Canada, which created history by electing the western world's first turbaned Sikh - Gurbax Singh Malhi - as a Member of Parliament in 1993, may create another record by electing a first white Sikh MP in the October 19 parliamentary elections. Martin Singh 'Paaji', 42, who converted to Sikhism in 1991 and got baptised in 1993, is in the poll fray from Toronto's neighbouring city of Brampton, which has the second largest concentration of Indians - mostly Punjabis - in Canada.
This fast talking 'gora' or 'white' Sikh is the candidate from Brampton North for the opposition New Democratic Party (NDP), which is leading in opinion polls.
Married to a Sikh girl from Amritsar, Martin Singh is pitted against two Sikhs - sitting MP Parm Gill of the ruling Conservative Party and Ruby Sahota of the Liberal Party.
"I am confident that I will be elected. People are responding very well," says the father of three, as he canvasses from door to door in Canada's most ethnic city.
"There are 21,000 Punjabis in my riding (constituency) and I am connecting with each and everyone. They have confidence in me. They know what I can do for them," says Martin Singh, who runs a pharmacy business that employs about 500 people.
Recent changes in immigration have impacted families, Martin Singh says, adding that addressing this issue will be his top priority.
"The Canadian immigration and visa system is broken, we want to fix it as immigrant families want all their members to be united. I am a businessman and I want to create jobs which have vanished.'"
Because of his turban, he made headlines in Canada when he ran for the leadership of the New Democratic Party in 2012.
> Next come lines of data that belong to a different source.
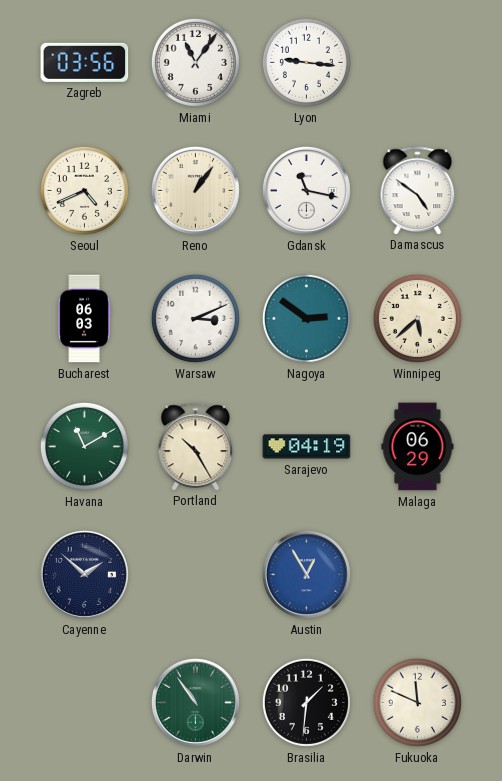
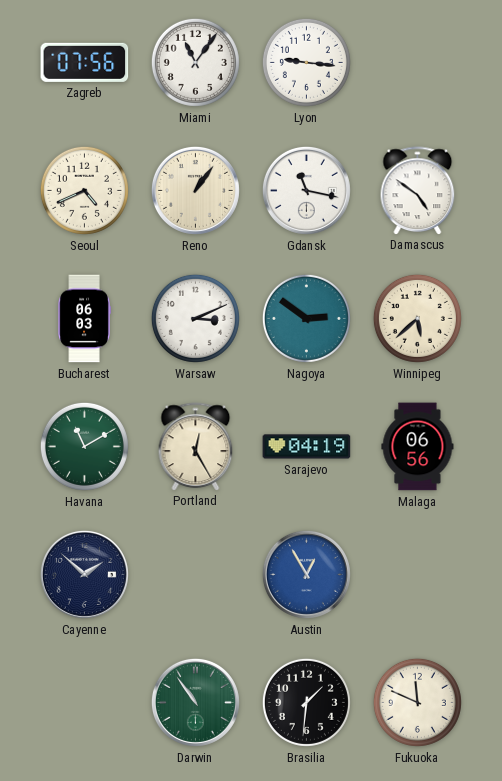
Zagreb: 03:56 -> 07:56
Portland: 10:25 -> 12:25
Malaga: 06:29 -> 06:56
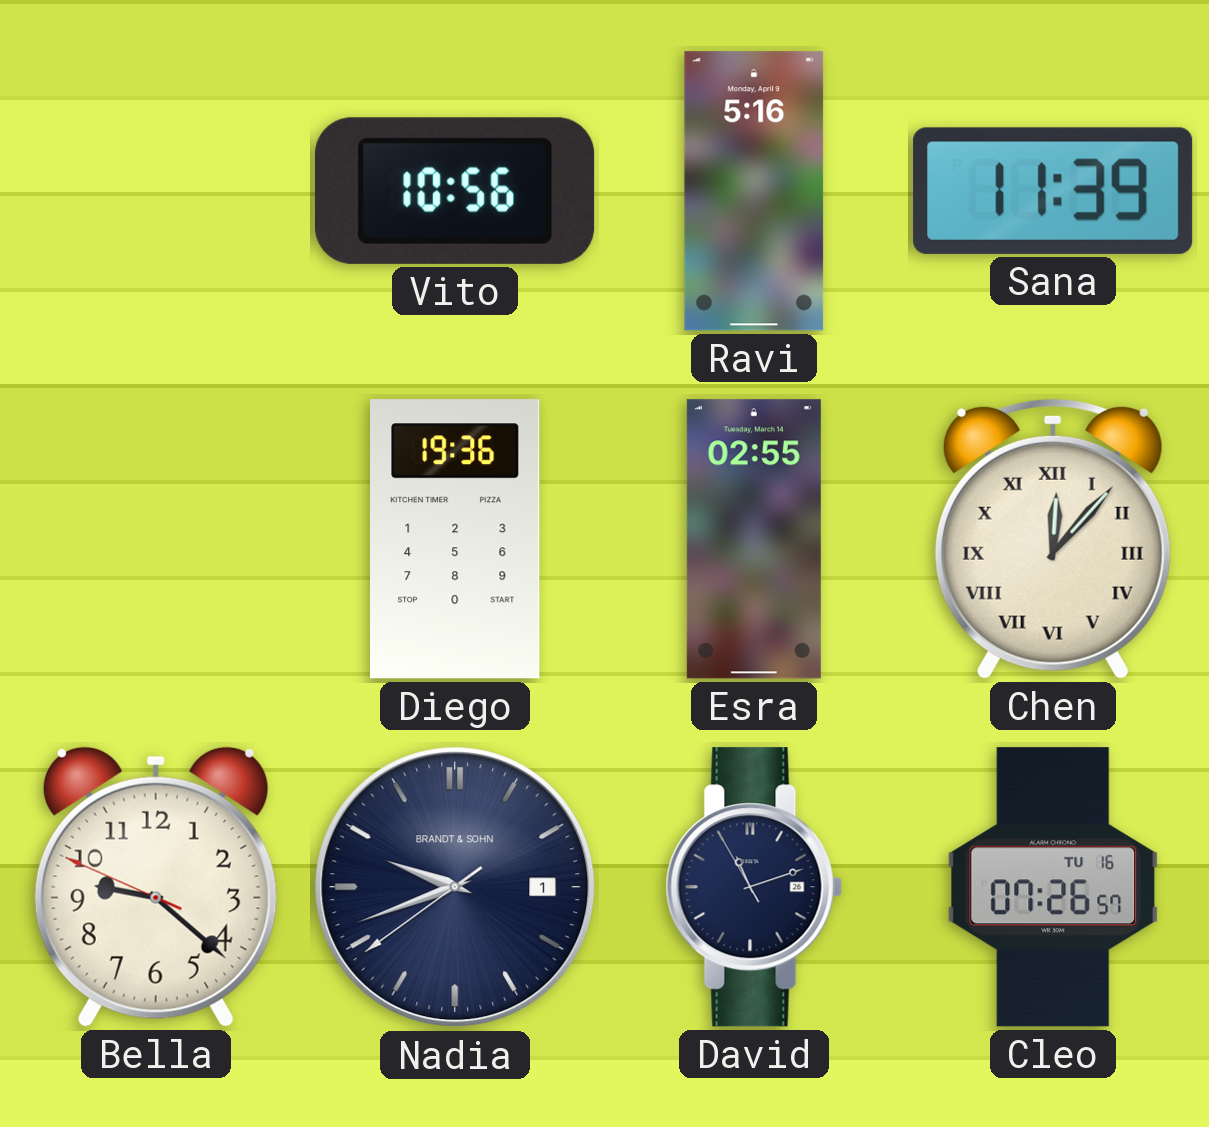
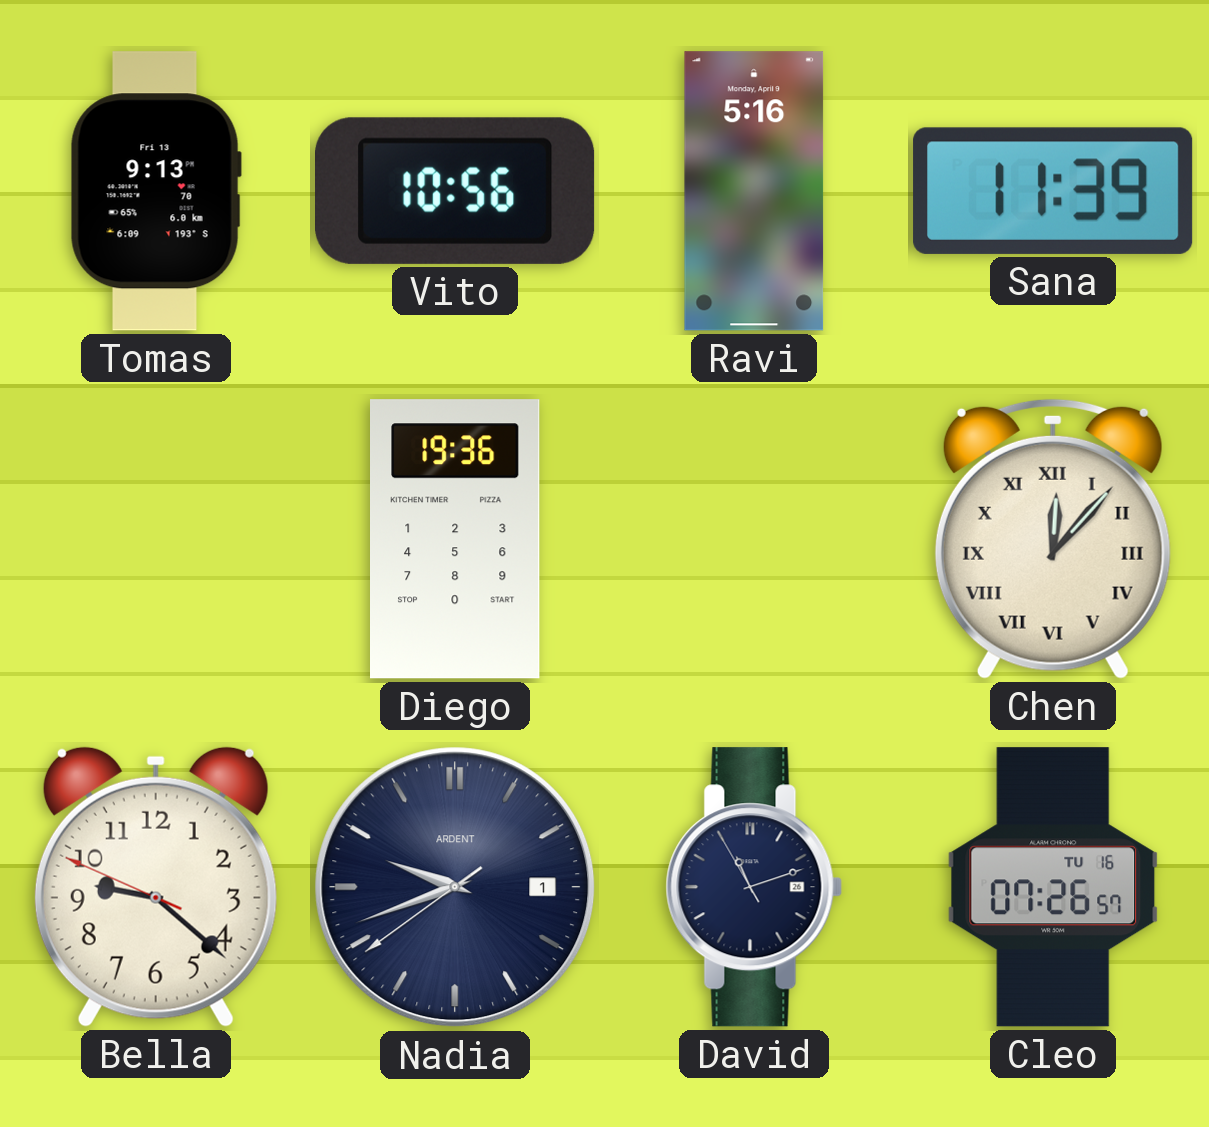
Tomas: none -> 9:13
Esra: 02:55 -> none
Nadia brand: BRANDT & SOHN -> ARDENT
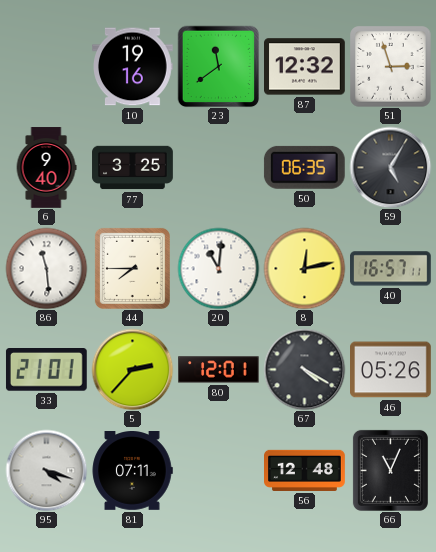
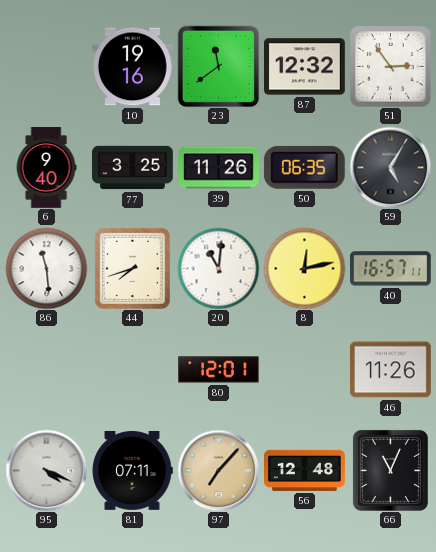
51: 2:57 -> 2:54
39: none -> 11:26
44: 7:45 -> 7:42
33: 21:01 -> none
5: 2:37 -> none
67: 4:20 -> none
46: 05:26 -> 11:26
95: 4:18 -> 4:19
97: none -> 7:07
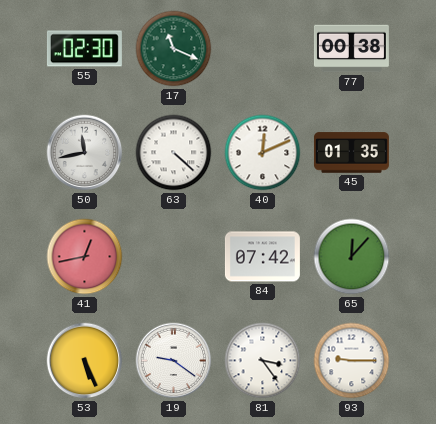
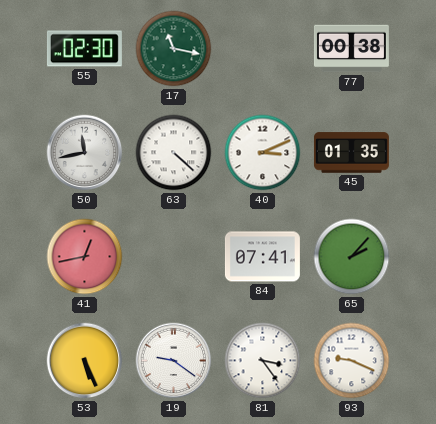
17: 11:19 -> 11:17
40: 12:11 -> 3:11
84: 07:42 -> 07:41
65: 12:07 -> 2:07
93: 9:15 -> 9:19
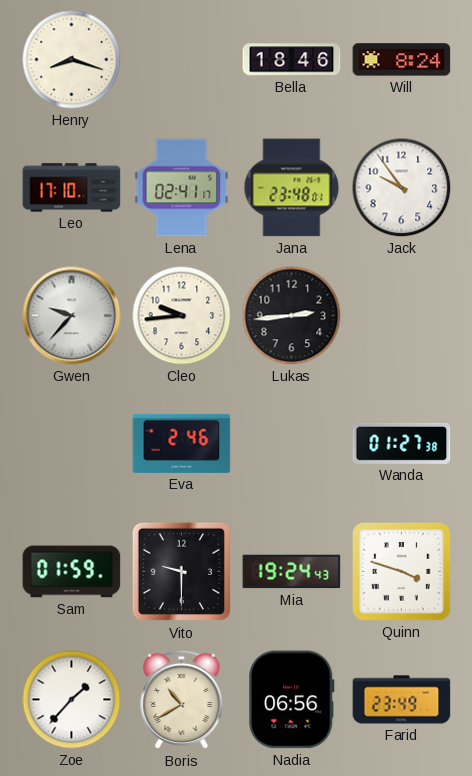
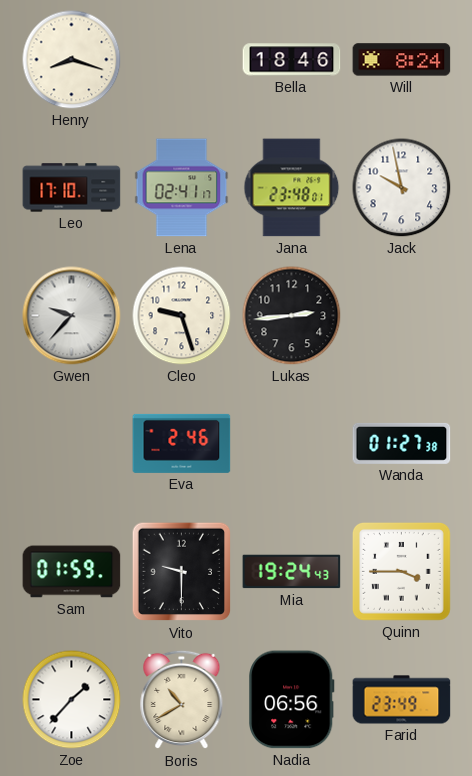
Jack: 9:54 -> 9:58
Cleo: 9:44 -> 9:27
Quinn: 3:48 -> 3:45
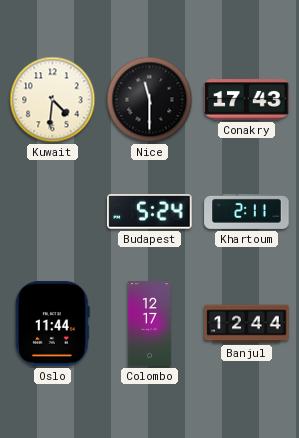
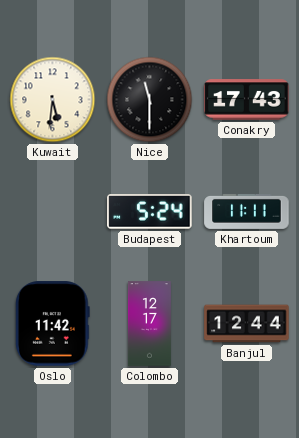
Kuwait: 4:31 -> 5:31
Khartoum: 2:11 -> 11:11
Oslo: 11:44 -> 11:42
Ask him why he converted to Sikhism, and he says: "Sikhism attracted me because Guru Nanak emphasised that 'Naam japo, kirat karo, vand chhako' (meditate, earn honest living by hard work and share) and his vision to pass guruship to the most deserving, not his kin. So I embraced Sikhism in 1991. In 1993, I got baptised."
He says his family was very supportive of his conversion to Sikhism.
"My mother says that her son has done many interesting things in life, but this one (conversion) has lasted the longest."
Martin Singh says he got baptised and thanks to a Sikh family in Calgary he got introduced to a Sikh girl in Amritsar who was to become his wife.
"I first went to India in 1997, and met with the woman librarian of Religious Studies Department at Guru Nanak Dev University. The librarian was related to the Sikh family in Calgary. She introduced me to her niece Amandeep Kaur who had just finished her Masters in Punjabi literature from Punjabi University, Patiala. I liked her and we got married in Amritsar. I came back and she joined me here in 1998 as her visa took some time."
Though he cannot speak much Punjabi, Martin 'Paaji' has acquired enough knowledge to read Sikh scriptures in the Gurmukhi script. It is quite amusing to hear him use the word 'paaji' (which means elder brother in Punjabi) in his conversation more frequently than an average Punjabi.
Of the eight Indo-Canadian MPs in the outgoing House of Commons of 308 members, six were Sikhs. In the upcoming elections, it is Sikh versus Sikh in over a dozen ridings or constituencies.